The corporate stated that Swedish Match North America had obtained a subpoena from D.C.’s Legal professional Common requesting details about its compliance with D.C.’s 2022 ban on the sale of all flavored tobacco.
In October 2022, D.C. banned the sale of all flavored tobacco, together with flavored artificial nicotine merchandise.
Philip Morris stated that it intends to adjust to D.C.’s request and that within the occasion of an unfavorable final result associated to this matter, a fabric legal responsibility within reason potential.
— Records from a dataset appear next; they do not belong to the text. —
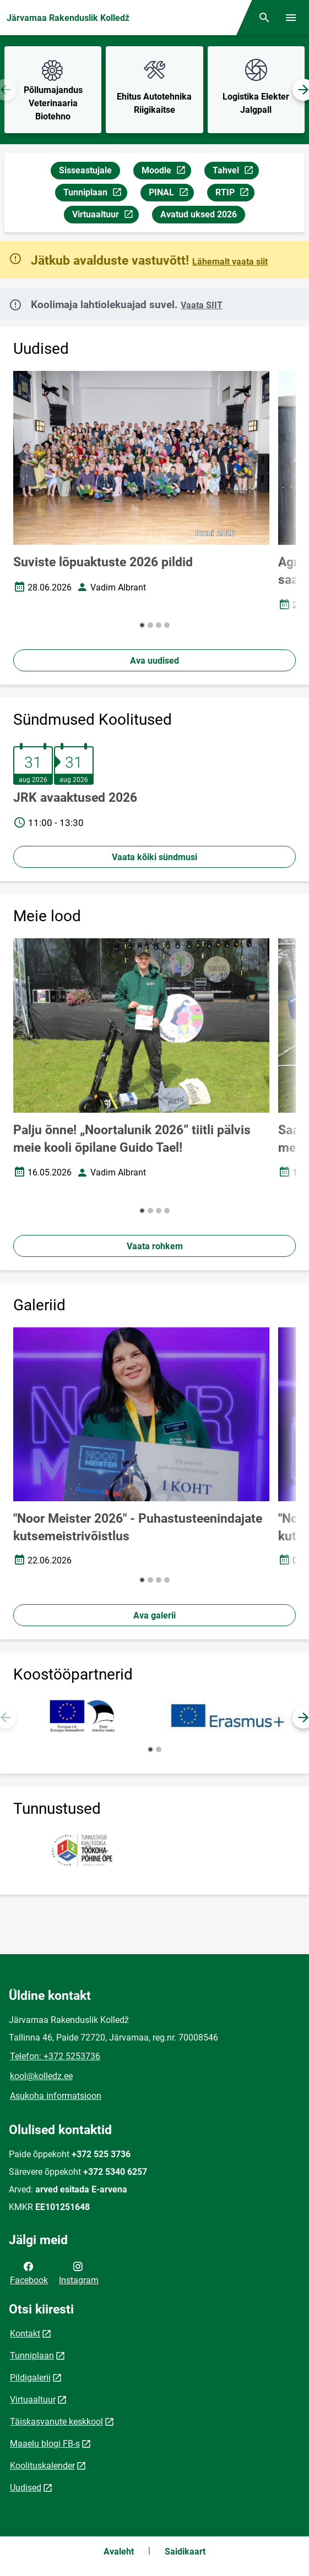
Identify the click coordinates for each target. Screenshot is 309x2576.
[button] (142, 625)
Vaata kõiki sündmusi (154, 857)
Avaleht (119, 2551)
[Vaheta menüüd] (290, 17)
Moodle (166, 172)
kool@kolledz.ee (41, 2076)
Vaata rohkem (155, 1246)
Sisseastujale (85, 170)
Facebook (29, 2272)
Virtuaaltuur (105, 216)
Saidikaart (185, 2551)
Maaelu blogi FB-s (45, 2443)
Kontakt (25, 2333)
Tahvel (235, 172)
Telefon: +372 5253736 (55, 2056)
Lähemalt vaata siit (230, 261)
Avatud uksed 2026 (198, 214)
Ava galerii (154, 1615)
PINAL (171, 194)
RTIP (234, 194)
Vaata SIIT (202, 305)
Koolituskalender (42, 2465)
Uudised (25, 2487)
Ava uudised (154, 660)
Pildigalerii (30, 2377)
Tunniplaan (95, 194)
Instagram (79, 2272)
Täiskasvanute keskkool (56, 2421)
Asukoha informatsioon (55, 2096)
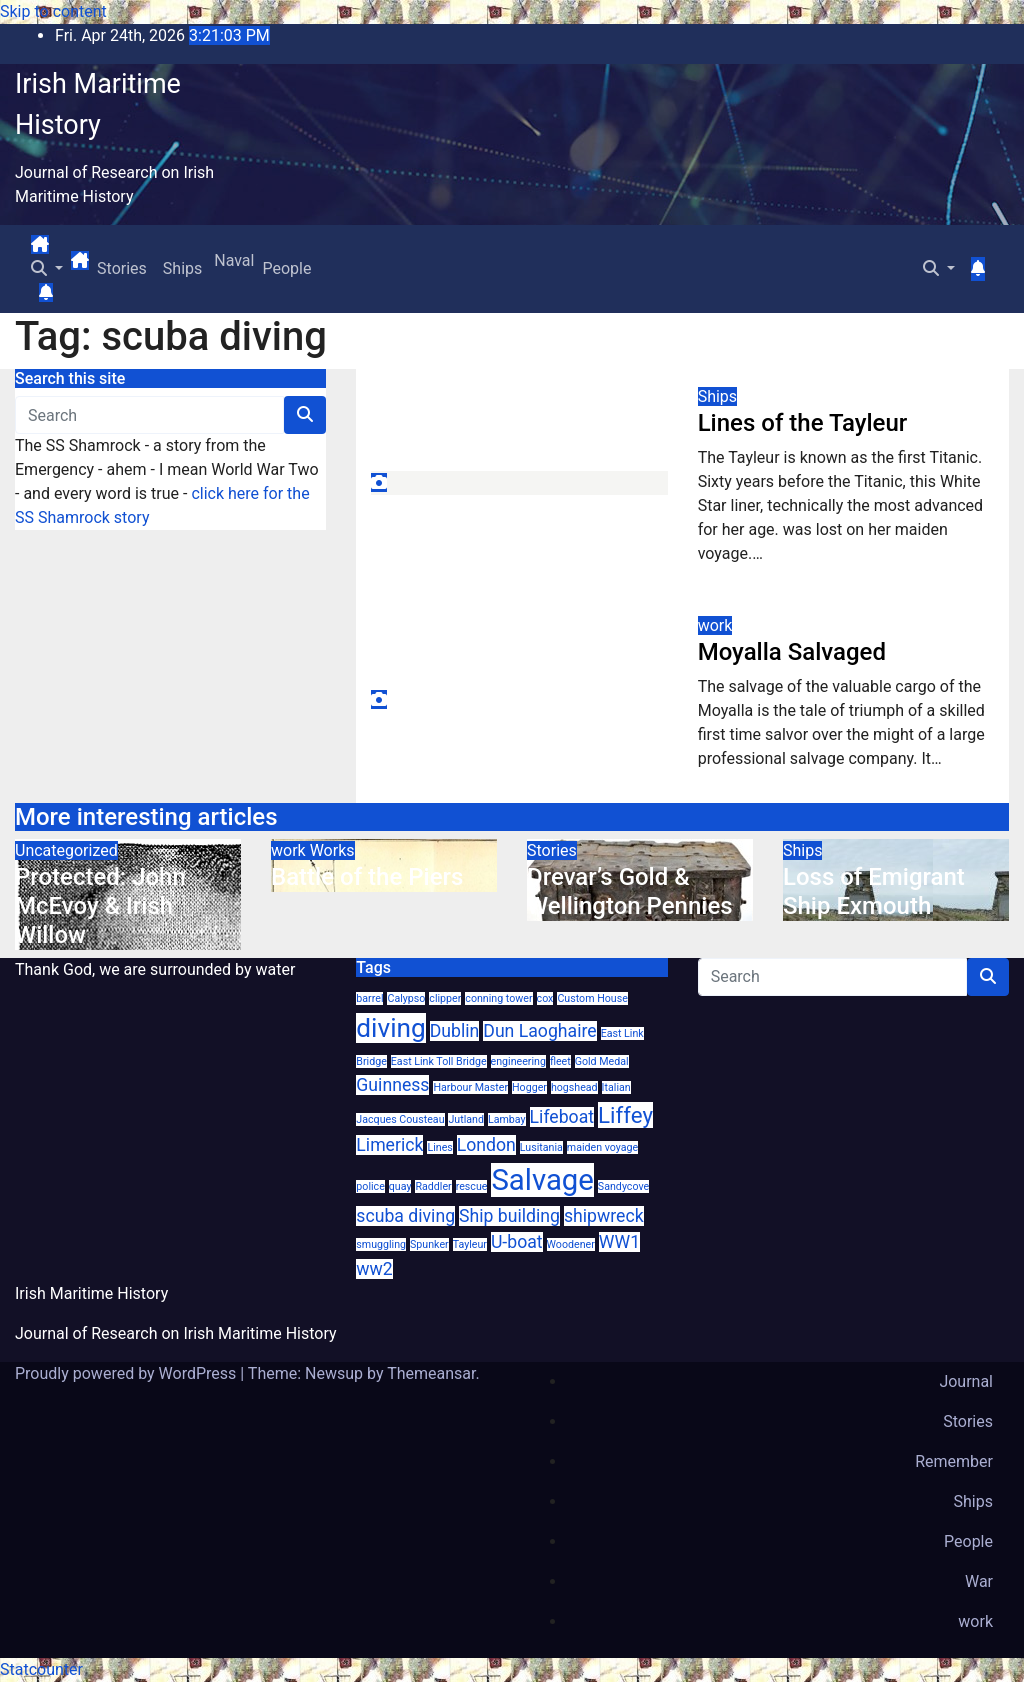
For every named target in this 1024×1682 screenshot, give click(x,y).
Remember (954, 1461)
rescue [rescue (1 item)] (472, 1186)
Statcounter (41, 1669)
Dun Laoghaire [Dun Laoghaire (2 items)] (539, 1031)
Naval (232, 260)
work (715, 625)
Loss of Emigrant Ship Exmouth (874, 891)
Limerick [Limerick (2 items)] (389, 1145)
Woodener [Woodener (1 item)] (571, 1244)
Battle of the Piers (367, 877)
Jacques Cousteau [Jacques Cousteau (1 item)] (400, 1119)
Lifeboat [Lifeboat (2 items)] (562, 1117)
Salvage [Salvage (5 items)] (542, 1180)
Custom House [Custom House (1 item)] (592, 998)
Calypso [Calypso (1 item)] (406, 998)
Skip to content (53, 11)
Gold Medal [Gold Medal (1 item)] (602, 1061)
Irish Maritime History (91, 1293)
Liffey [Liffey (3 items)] (625, 1115)
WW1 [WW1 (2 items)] (619, 1242)
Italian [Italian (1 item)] (616, 1087)
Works (332, 850)
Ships (182, 268)
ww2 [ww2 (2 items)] (374, 1269)
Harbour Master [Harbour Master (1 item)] (470, 1087)
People (286, 268)
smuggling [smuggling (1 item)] (381, 1244)
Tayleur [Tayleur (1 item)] (470, 1244)
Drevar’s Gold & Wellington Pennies (630, 891)
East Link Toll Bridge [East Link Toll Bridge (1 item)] (439, 1061)
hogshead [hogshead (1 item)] (574, 1087)
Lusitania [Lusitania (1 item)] (541, 1147)
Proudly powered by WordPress (127, 1373)
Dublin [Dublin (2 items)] (455, 1031)
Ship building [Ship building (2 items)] (509, 1216)
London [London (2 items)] (486, 1145)
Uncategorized (66, 850)
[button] (47, 268)
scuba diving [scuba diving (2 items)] (405, 1216)
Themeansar (431, 1373)
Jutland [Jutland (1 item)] (466, 1119)
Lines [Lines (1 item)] (439, 1147)
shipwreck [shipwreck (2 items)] (604, 1216)
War (979, 1581)
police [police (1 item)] (370, 1186)
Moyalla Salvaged (792, 652)
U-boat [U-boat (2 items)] (517, 1242)
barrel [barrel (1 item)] (369, 998)
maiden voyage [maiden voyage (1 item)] (602, 1147)
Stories (122, 268)
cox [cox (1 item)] (545, 998)
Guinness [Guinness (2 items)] (392, 1085)
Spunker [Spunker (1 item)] (429, 1244)
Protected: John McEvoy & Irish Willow (100, 906)
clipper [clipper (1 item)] (445, 998)
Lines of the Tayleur (803, 423)
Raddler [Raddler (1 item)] (433, 1186)
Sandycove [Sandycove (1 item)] (623, 1186)
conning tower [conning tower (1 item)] (498, 998)
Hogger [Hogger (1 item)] (529, 1087)
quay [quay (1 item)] (400, 1186)
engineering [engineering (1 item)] (518, 1061)
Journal (966, 1381)
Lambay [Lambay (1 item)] (507, 1119)
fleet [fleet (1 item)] (560, 1061)
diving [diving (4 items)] (390, 1028)
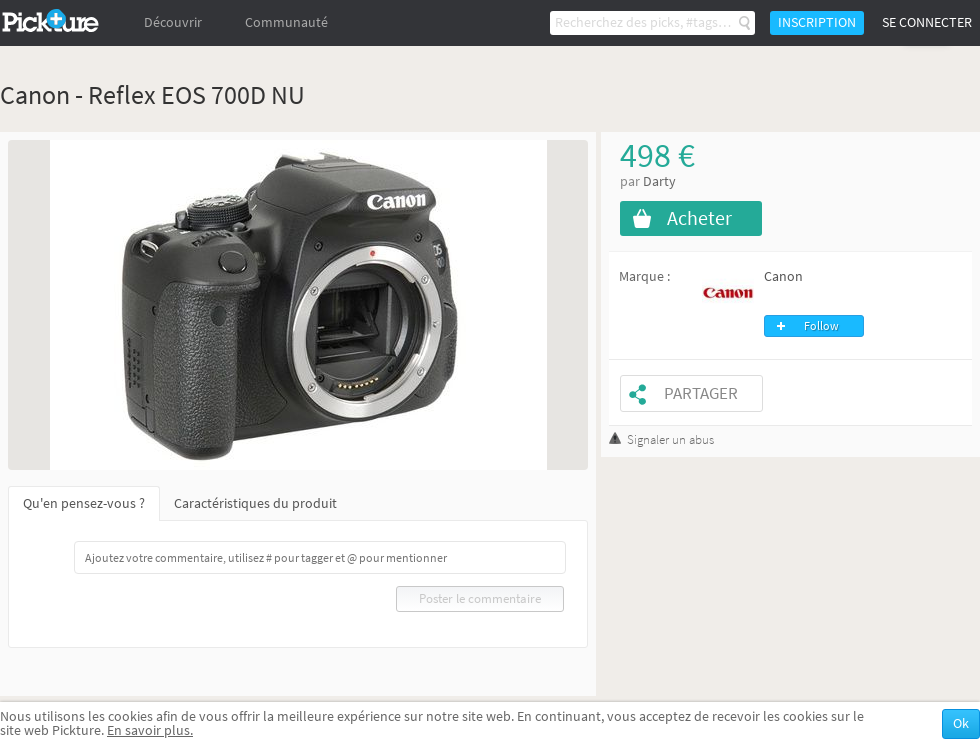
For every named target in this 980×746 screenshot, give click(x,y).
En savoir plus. (150, 730)
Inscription (817, 22)
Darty (659, 181)
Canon (783, 276)
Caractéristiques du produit (255, 503)
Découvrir (173, 22)
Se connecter (927, 22)
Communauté (286, 22)
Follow (821, 326)
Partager (701, 393)
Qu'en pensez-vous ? (84, 503)
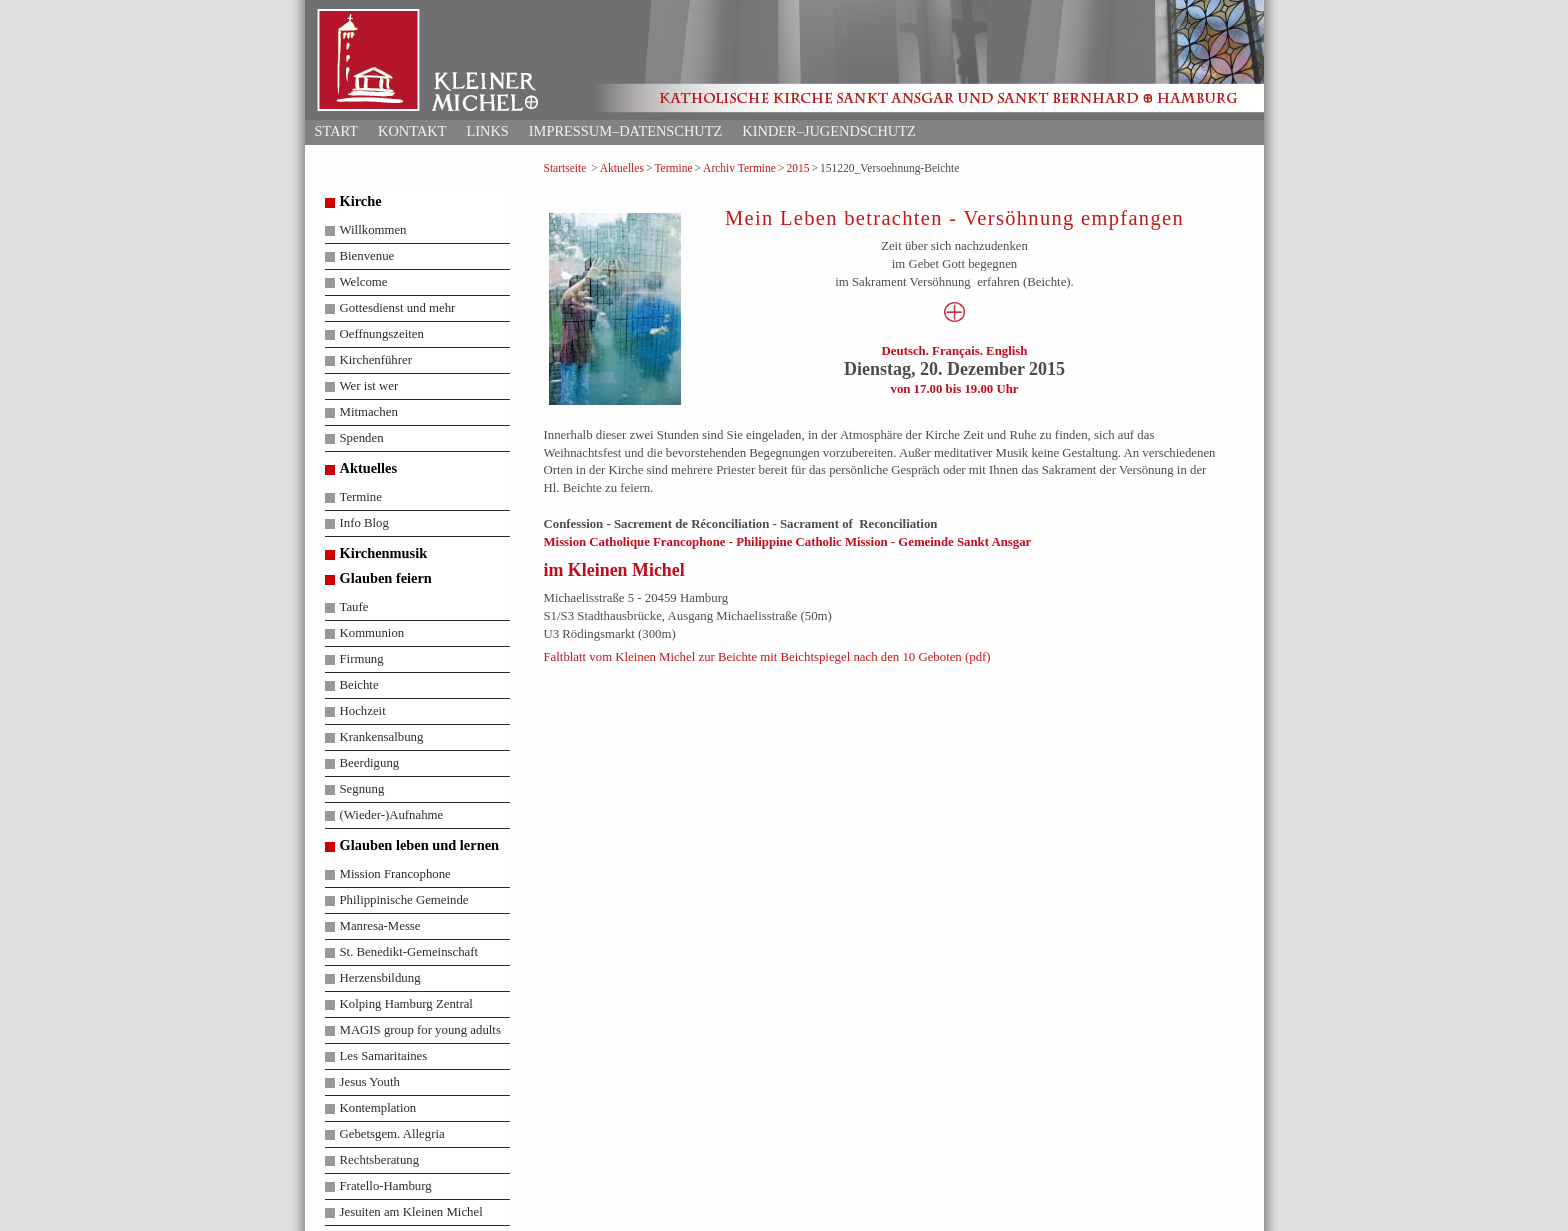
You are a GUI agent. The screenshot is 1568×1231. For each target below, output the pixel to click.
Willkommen (373, 230)
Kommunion (372, 633)
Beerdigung (370, 763)
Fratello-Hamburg (386, 1186)
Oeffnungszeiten (382, 334)
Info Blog (364, 523)
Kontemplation (378, 1108)
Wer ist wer (369, 386)
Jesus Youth (370, 1082)
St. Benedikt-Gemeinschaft (409, 952)
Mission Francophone (395, 874)
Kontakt (412, 131)
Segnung (362, 789)
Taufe (354, 607)
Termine (673, 168)
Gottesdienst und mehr (398, 308)
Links (487, 131)
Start (337, 131)
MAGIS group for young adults (420, 1030)
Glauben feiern (386, 578)
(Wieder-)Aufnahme (392, 815)
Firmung (362, 659)
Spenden (362, 438)
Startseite (565, 168)
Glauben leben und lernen (420, 845)
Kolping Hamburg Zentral (406, 1004)
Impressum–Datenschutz (626, 131)
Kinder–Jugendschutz (828, 131)
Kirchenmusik (384, 553)
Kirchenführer (376, 360)
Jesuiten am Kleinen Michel (411, 1212)
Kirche (361, 201)
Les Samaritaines (384, 1056)
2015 (797, 168)
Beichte (359, 685)
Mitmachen (369, 412)
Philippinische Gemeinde (404, 900)
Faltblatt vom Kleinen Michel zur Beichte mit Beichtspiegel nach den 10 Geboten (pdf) (767, 657)
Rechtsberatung (380, 1160)
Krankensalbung (382, 737)
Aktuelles (622, 168)
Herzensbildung (380, 978)
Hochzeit (363, 711)
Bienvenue (367, 256)
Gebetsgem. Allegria (392, 1134)
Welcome (364, 282)
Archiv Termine (739, 168)
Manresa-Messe (380, 926)
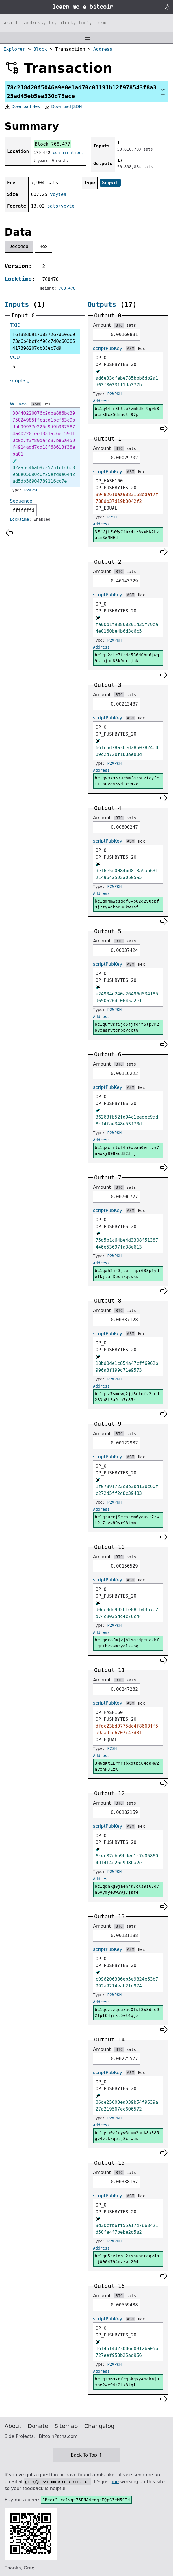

The corporate stated its preliminary investigation signifies that there have been gross sales of flavored nicotine pouch merchandise in D.C., predominantly associated to sure on-line gross sales platforms and a few impartial retailers.
“Swedish Match is conducting a full assessment of its gross sales and provide chain preparations in D.C. and different U.S. localities the place taste bans might apply and is quickly suspending all gross sales on ZYN.com till that evaluation is full,” a Philip Morris spokesperson instructed Reuters.
Philip Morris has benefited from sturdy demand for its Zyn nicotine pouches within the U.S., which the corporate says don’t comprise tobacco.
In its first quarter outcomes, reported in April, shipments of Zyn nicotine pouches grew practically 80% in contrast with a yr in the past. Nevertheless, gross sales on ZYN.com symbolize a “very small proportion of nationwide Zyn volumes,” the corporate added on Monday.